EXERCISE DIRECTIONS:
Where an entry holds an image, leave the image out; otherwise reproduce the entry exactly.

______

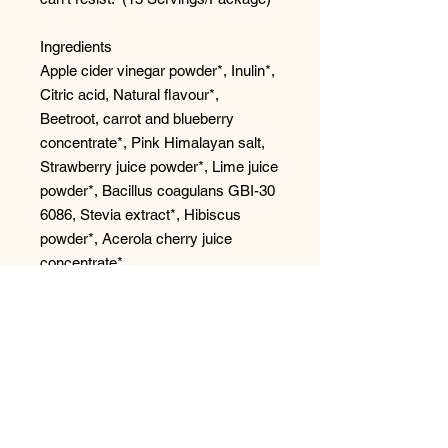
Ingredients
Apple cider vinegar powder*, Inulin*,
Citric acid, Natural flavour*,
Beetroot, carrot and blueberry
concentrate*, Pink Himalayan salt,
Strawberry juice powder*, Lime juice
powder*, Bacillus coagulans GBI-30
6086, Stevia extract*, Hibiscus
powder*, Acerola cherry juice
concentrate*.
*Organic
*1 serving (4 g) of SuperBelly
provides 1 billion CFU Bacillus
coagulans GBI 30, 6086®
contributes to healthy gut flora.
Tastes Like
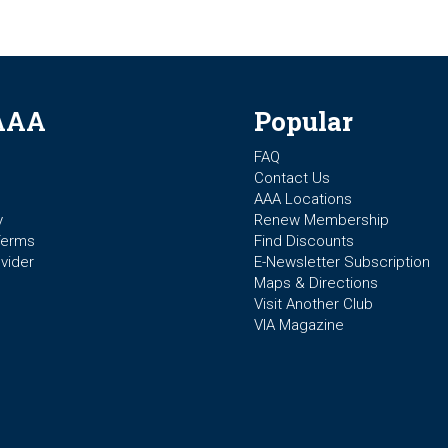
AAA
Popular
FAQ
Contact Us
AAA Locations
y
Renew Membership
Terms
Find Discounts
vider
E-Newsletter Subscription
Maps & Directions
Visit Another Club
VIA Magazine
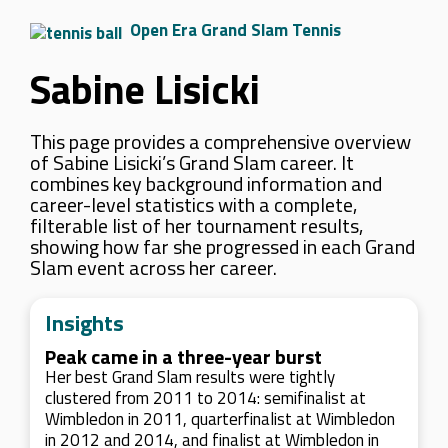
Open Era Grand Slam Tennis
Sabine Lisicki
This page provides a comprehensive overview
of Sabine Lisicki’s Grand Slam career. It
combines key background information and
career-level statistics with a complete,
filterable list of her tournament results,
showing how far she progressed in each Grand
Slam event across her career.
Insights
Peak came in a three-year burst
Her best Grand Slam results were tightly
clustered from 2011 to 2014: semifinalist at
Wimbledon in 2011, quarterfinalist at Wimbledon
in 2012 and 2014, and finalist at Wimbledon in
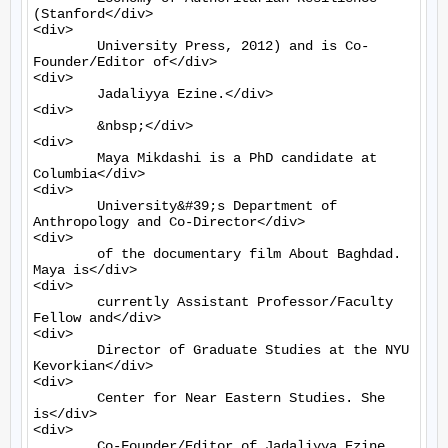
(Stanford</div>

<div>

	University Press, 2012) and is Co-
Founder/Editor of</div>

<div>

	Jadaliyya Ezine.</div>

<div>

	&nbsp;</div>

<div>

	Maya Mikdashi is a PhD candidate at 
Columbia</div>

<div>

	University&#39;s Department of 
Anthropology and Co-Director</div>

<div>

	of the documentary film About Baghdad. 
Maya is</div>

<div>

	currently Assistant Professor/Faculty 
Fellow and</div>

<div>

	Director of Graduate Studies at the NYU 
Kevorkian</div>

<div>

	Center for Near Eastern Studies. She 
is</div>

<div>

	Co-Founder/Editor of Jadaliyya Ezine.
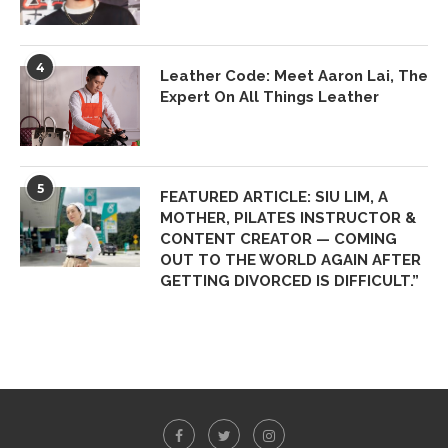
4
Leather Code: Meet Aaron Lai, The
Expert On All Things Leather
5
FEATURED ARTICLE: SIU LIM, A
MOTHER, PILATES INSTRUCTOR &
CONTENT CREATOR — COMING
OUT TO THE WORLD AGAIN AFTER
GETTING DIVORCED IS DIFFICULT.”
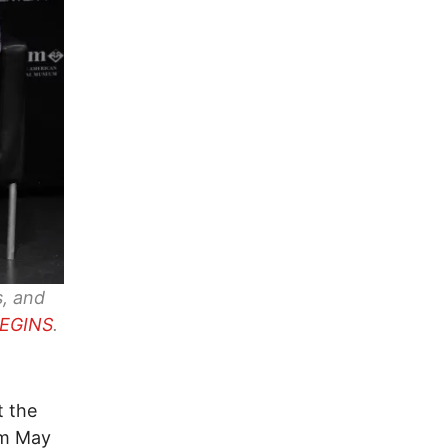
s, and
BEGINS
.
t the
om May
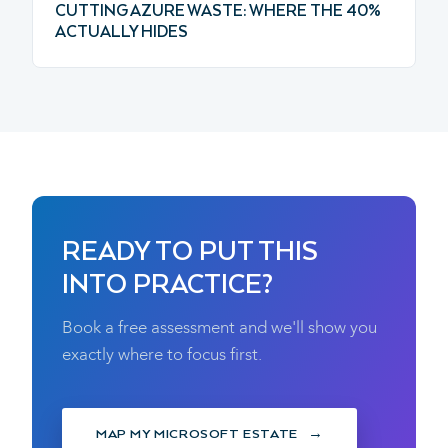
CUTTING AZURE WASTE: WHERE THE 40%
ACTUALLY HIDES
READY TO PUT THIS
INTO PRACTICE?
Book a free assessment and we'll show you
exactly where to focus first.
MAP MY MICROSOFT ESTATE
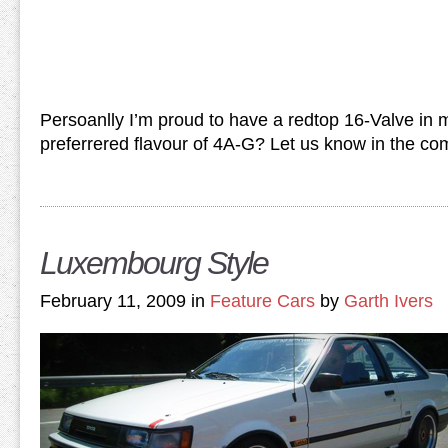
Persoanlly I’m proud to have a redtop 16-Valve in
preferrered flavour of 4A-G? Let us know in the c
Luxembourg Style
February 11, 2009 in
Feature Cars
by
Garth Ivers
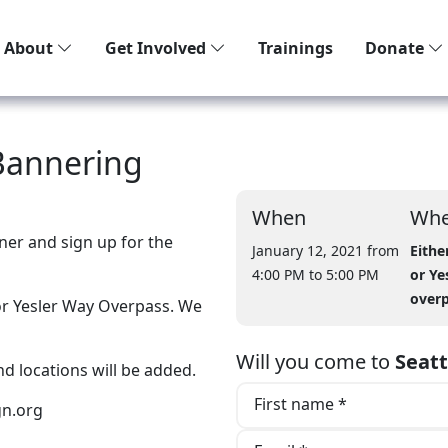
About
Get Involved
Trainings
Donate
Bannering
When
Whe
ner and sign up for the
January 12, 2021 from
Eithe
4:00 PM
to 5:00 PM
or Ye
over
 or Yesler Way Overpass. We
Will you come to
Seat
nd locations will be added.
First name *
n.org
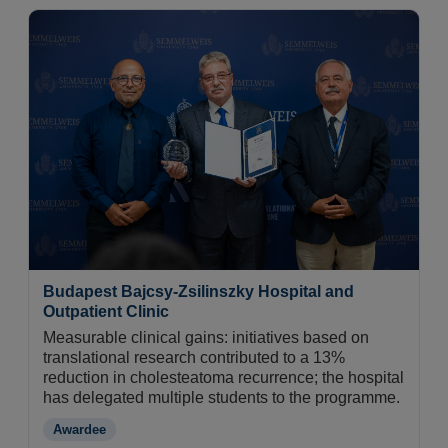
Budapest Bajcsy-Zsilinszky Hospital and
Outpatient Clinic
Measurable clinical gains: initiatives based on
translational research contributed to a 13%
reduction in cholesteatoma recurrence; the hospital
has delegated multiple students to the programme.
Awardee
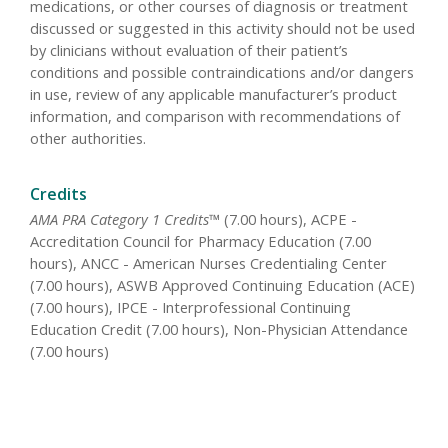
medications, or other courses of diagnosis or treatment
discussed or suggested in this activity should not be used
by clinicians without evaluation of their patient’s
conditions and possible contraindications and/or dangers
in use, review of any applicable manufacturer’s product
information, and comparison with recommendations of
other authorities.
Credits
AMA PRA Category 1 Credits™
(7.00 hours), ACPE -
Accreditation Council for Pharmacy Education (7.00
hours), ANCC - American Nurses Credentialing Center
(7.00 hours), ASWB Approved Continuing Education (ACE)
(7.00 hours), IPCE - Interprofessional Continuing
Education Credit (7.00 hours), Non-Physician Attendance
(7.00 hours)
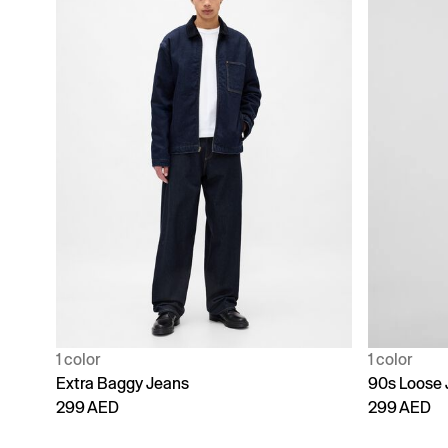
1 color
1 color
Extra Baggy Jeans
90s Loose 
299 AED
299 AED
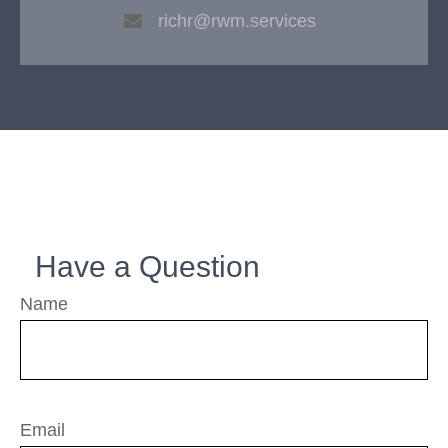
richr@rwm.services
Have a Question
Name
Email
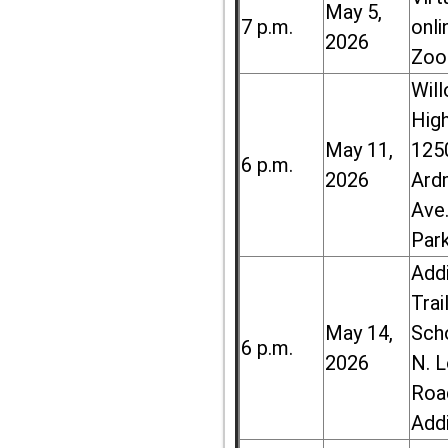
May 5,
7 p.m.
onli
2026
Zoo
Wil
High
May 11,
125
6 p.m.
2026
Ard
Ave.
Par
Add
Trai
May 14,
Sch
6 p.m.
2026
N. 
Roa
Add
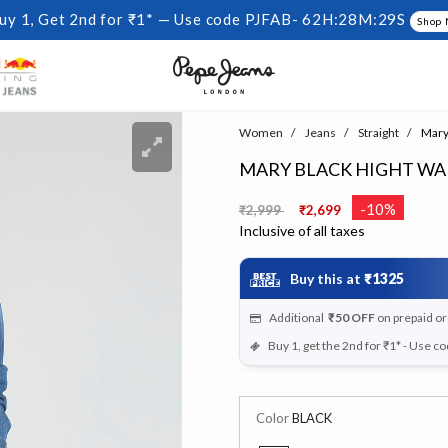
uy 1, Get 2nd for ₹1* — Use code PJFAB-
62H:28M:28S
Shop
Women
Jeans
Straight
Mary 
MARY BLACK HIGHT WAI
Price reduced from
to
-10%
₹2,999
₹2,699
Inclusive of all taxes
Buy this at
₹1325
Additional
₹50
OFF
on prepaid o
Buy 1, get the 2nd for ₹1* - Use c
Color
BLACK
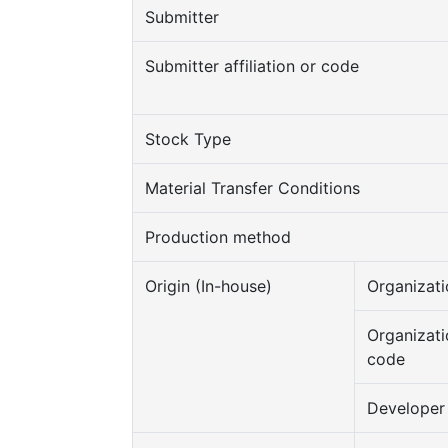
Submitter
Submitter affiliation or code
Stock Type
Material Transfer Conditions
Production method
Origin (In-house)
Organizati
Organizati
code
Developer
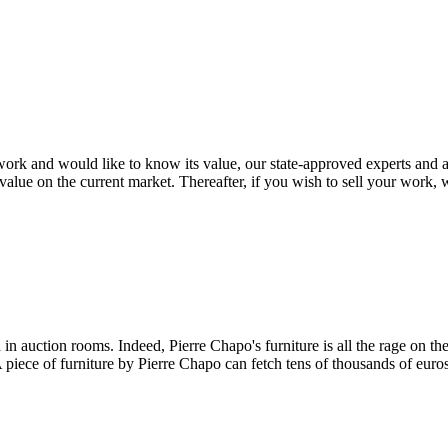
rk and would like to know its value, our state-approved experts and auc
value on the current market. Thereafter, if you wish to sell your work, w
n auction rooms. Indeed, Pierre Chapo's furniture is all the rage on the 
 A piece of furniture by Pierre Chapo can fetch tens of thousands of euro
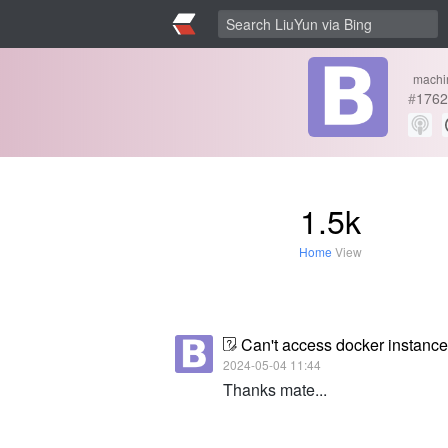
machi
#
1762
1.5k
Home
View
Can't access docker instanc
2024-05-04 11:44
Thanks mate...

______

OUTPUT BELOW:
Ingredients
Apple cider vinegar powder*, Inulin*,
Citric acid, Natural flavour*,
Beetroot, carrot and blueberry
concentrate*, Pink Himalayan salt,
Strawberry juice powder*, Lime juice
powder*, Bacillus coagulans GBI-30
6086, Stevia extract*, Hibiscus
powder*, Acerola cherry juice
concentrate*.
*Organic
*1 serving (4 g) of SuperBelly
provides 1 billion CFU Bacillus
coagulans GBI 30, 6086®
contributes to healthy gut flora.
Tastes Like
AAA
Popular
FAQ
Contact Us
AAA Locations
y
Renew Membership
Terms
Find Discounts
vider
E-Newsletter Subscription
Maps & Directions
Visit Another Club
VIA Magazine
Open Era Grand Slam Tennis
Sabine Lisicki
This page provides a comprehensive overview
of Sabine Lisicki’s Grand Slam career. It
combines key background information and
career-level statistics with a complete,
filterable list of her tournament results,
showing how far she progressed in each Grand
Slam event across her career.
Insights
Peak came in a three-year burst
Her best Grand Slam results were tightly
clustered from 2011 to 2014: semifinalist at
Wimbledon in 2011, quarterfinalist at Wimbledon
in 2012 and 2014, and finalist at Wimbledon in
(Stanford</div>

<div>

	University Press, 2012) and is Co-
Founder/Editor of</div>

<div>

	Jadaliyya Ezine.</div>

<div>

	&nbsp;</div>

<div>

	Maya Mikdashi is a PhD candidate at 
Columbia</div>

<div>

	University&#39;s Department of 
Anthropology and Co-Director</div>

<div>

	of the documentary film About Baghdad. 
Maya is</div>

<div>

	currently Assistant Professor/Faculty 
Fellow and</div>

<div>

	Director of Graduate Studies at the NYU 
Kevorkian</div>

<div>

	Center for Near Eastern Studies. She 
is</div>

<div>

	Co-Founder/Editor of Jadaliyya Ezine.
4
Leather Code: Meet Aaron Lai, The
Expert On All Things Leather
5
FEATURED ARTICLE: SIU LIM, A
MOTHER, PILATES INSTRUCTOR &
CONTENT CREATOR — COMING
OUT TO THE WORLD AGAIN AFTER
GETTING DIVORCED IS DIFFICULT.”
s, and
BEGINS
.
t the
om May
CUTTING AZURE WASTE: WHERE THE 40%
ACTUALLY HIDES
READY TO PUT THIS
INTO PRACTICE?
Book a free assessment and we'll show you
exactly where to focus first.
MAP MY MICROSOFT ESTATE
Persoanlly I’m proud to have a redtop 16-Valve in
preferrered flavour of 4A-G? Let us know in the c
Luxembourg Style
February 11, 2009 in
Feature Cars
by
Garth Ivers
About
Get Involved
Trainings
Donate
Bannering
When
Whe
ner and sign up for the
January 12, 2021 from
Eithe
4:00 PM
to 5:00 PM
or Ye
over
 or Yesler Way Overpass. We
Will you come to
Seat
nd locations will be added.
First name *
n.org
Budapest Bajcsy-Zsilinszky Hospital and
Outpatient Clinic
Measurable clinical gains: initiatives based on
translational research contributed to a 13%
reduction in cholesteatoma recurrence; the hospital
has delegated multiple students to the programme.
Awardee
medications, or other courses of diagnosis or treatment
discussed or suggested in this activity should not be used
by clinicians without evaluation of their patient’s
conditions and possible contraindications and/or dangers
in use, review of any applicable manufacturer’s product
information, and comparison with recommendations of
other authorities.
Credits
AMA PRA Category 1 Credits™
(7.00 hours), ACPE -
Accreditation Council for Pharmacy Education (7.00
hours), ANCC - American Nurses Credentialing Center
(7.00 hours), ASWB Approved Continuing Education (ACE)
(7.00 hours), IPCE - Interprofessional Continuing
Education Credit (7.00 hours), Non-Physician Attendance
(7.00 hours)
1 color
1 color
Extra Baggy Jeans
90s Loose 
299 AED
299 AED
richr@rwm.services
Have a Question
Name
Email
May 5,
7 p.m.
onli
2026
Zoo
Wil
High
May 11,
125
6 p.m.
2026
Ard
Ave.
Par
Add
Trai
May 14,
Sch
6 p.m.
2026
N. 
Roa
Add
uy 1, Get 2nd for ₹1* — Use code PJFAB-
62H:28M:28S
Shop
Women
Jeans
Straight
Mary 
MARY BLACK HIGHT WAI
Price reduced from
to
-10%
₹2,999
₹2,699
Inclusive of all taxes
Buy this at
₹1325
Additional
₹50
OFF
on prepaid o
Buy 1, get the 2nd for ₹1* - Use c
Color
BLACK
Submitter
Submitter affiliation or code
Stock Type
Material Transfer Conditions
Production method
Origin (In-house)
Organizati
Organizati
code
Developer
rk and would like to know its value, our state-approved experts and auc
value on the current market. Thereafter, if you wish to sell your work, w
n auction rooms. Indeed, Pierre Chapo's furniture is all the rage on the 
 A piece of furniture by Pierre Chapo can fetch tens of thousands of euro
machi
#
1762
1.5k
Home
View
Can't access docker instanc
2024-05-04 11:44
Thanks mate...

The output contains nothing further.